COMO VOLTAR À TONA DE ÁGUA…
A retoma da economia depois da pandemia do covid-19 vai demorar. E vai ocorrer gradualmente, consoante as atividades económicas e os países. A prevenção contra a pandemia vai ter de continuar, até porque vai haver grandes assimetrias na superação da doença. A livre circulação das pessoas será afetada e o tema fundamental vai ser o do combate ao desemprego e o da criação de valor. Começando pelas lições de 2008, importa recusar a ilusão monetária e financeira. O endividamento e o mero aumento da circulação monetária não criam riqueza. Temos de lembrar a regra de ouro das Finanças Públicas – só pode haver dívida pública para financiar despesa de investimento reprodutiva. Não basta lançar dinheiro sobre os problemas. E se aumentam as desigualdades, importa garantir a justiça distributiva – horizontal, com salários e impostos justos que garantam uma partilha de riqueza e a criação de valor; e a vertical, pela equidade intergeracional, reduzindo o endividamento.
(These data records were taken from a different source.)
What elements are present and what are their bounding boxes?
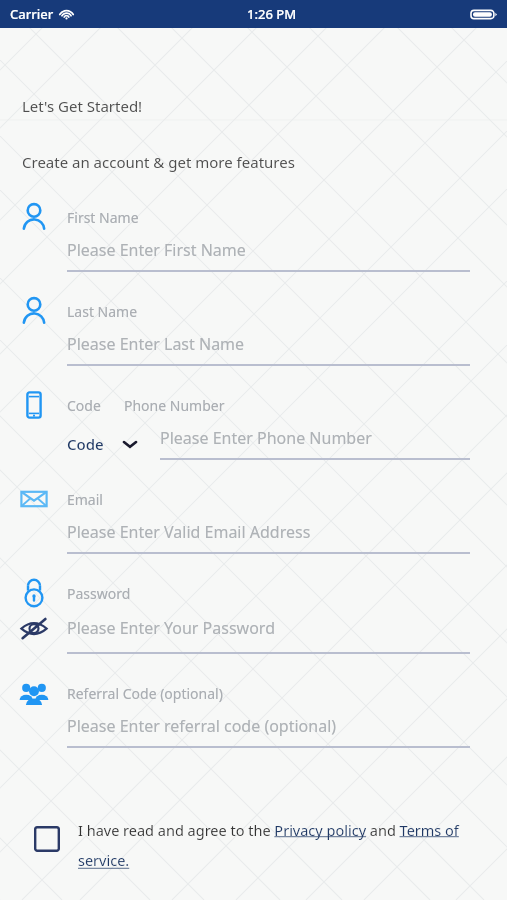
staticText: Password bbox=[67, 584, 131, 603]
staticText: Please Enter Last Name bbox=[67, 333, 245, 355]
staticText: Please Enter First Name bbox=[67, 239, 246, 261]
staticText: I have read and agree to the Privacy pol… bbox=[78, 820, 481, 871]
staticText: Let's Get Started! bbox=[22, 96, 143, 116]
button[interactable]: I have read and agree to the Privacy pol… bbox=[78, 820, 481, 871]
staticText: Please Enter Your Password bbox=[67, 617, 275, 639]
staticText: Please Enter Phone Number bbox=[160, 427, 372, 449]
button[interactable]: First Name bbox=[0, 202, 507, 296]
button[interactable]: Code bbox=[67, 434, 138, 454]
staticText: Please Enter referral code (optional) bbox=[67, 715, 337, 737]
staticText: Email bbox=[67, 490, 103, 509]
button[interactable]: Agree to terms checkbox bbox=[34, 826, 60, 852]
staticText: First Name bbox=[67, 208, 139, 227]
button[interactable]: Referral Code (optional) bbox=[0, 678, 507, 772]
staticText: Code bbox=[67, 396, 101, 415]
button[interactable]: Please Enter Phone Number bbox=[160, 427, 507, 460]
staticText: Carrier bbox=[10, 5, 54, 23]
staticText: Phone Number bbox=[124, 396, 225, 415]
button[interactable]: Last Name bbox=[0, 296, 507, 390]
button[interactable]: Password bbox=[0, 578, 507, 678]
staticText: Last Name bbox=[67, 302, 138, 321]
staticText: 1:26 PM bbox=[247, 5, 297, 23]
staticText: Create an account & get more features bbox=[22, 152, 295, 172]
staticText: Code bbox=[67, 434, 104, 454]
staticText: Please Enter Valid Email Address bbox=[67, 521, 311, 543]
button[interactable]: Email bbox=[0, 484, 507, 578]
staticText: Referral Code (optional) bbox=[67, 684, 223, 703]
button[interactable]: Show password bbox=[0, 613, 67, 643]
Depois da crise, a prioridade terá de estar nas políticas de emprego, orientadas para a satisfação das necessidades fundamentais, o combate ao desperdício, a promoção de poupanças virtuosas e a melhoria da qualidade de vida, para que o desenvolvimento se oriente para as pessoas. Mas o tema do emprego obriga a repensar o tempo de trabalho. A situação atual de confinamento e de teletrabalho, e a política gradual de retoma, ensinam-nos que os horários de trabalho presencial terão de ser repensados. O grave problema demográfico dos países ricos obriga a criar políticas de conciliação familiar com horários flexíveis. As licenças de paternidade para marido e mulher e os horários flexíveis para os pais tem permitido melhorar as taxas de natalidade nos países nórdicos, sem esquecer o cuidado dos mais velhos.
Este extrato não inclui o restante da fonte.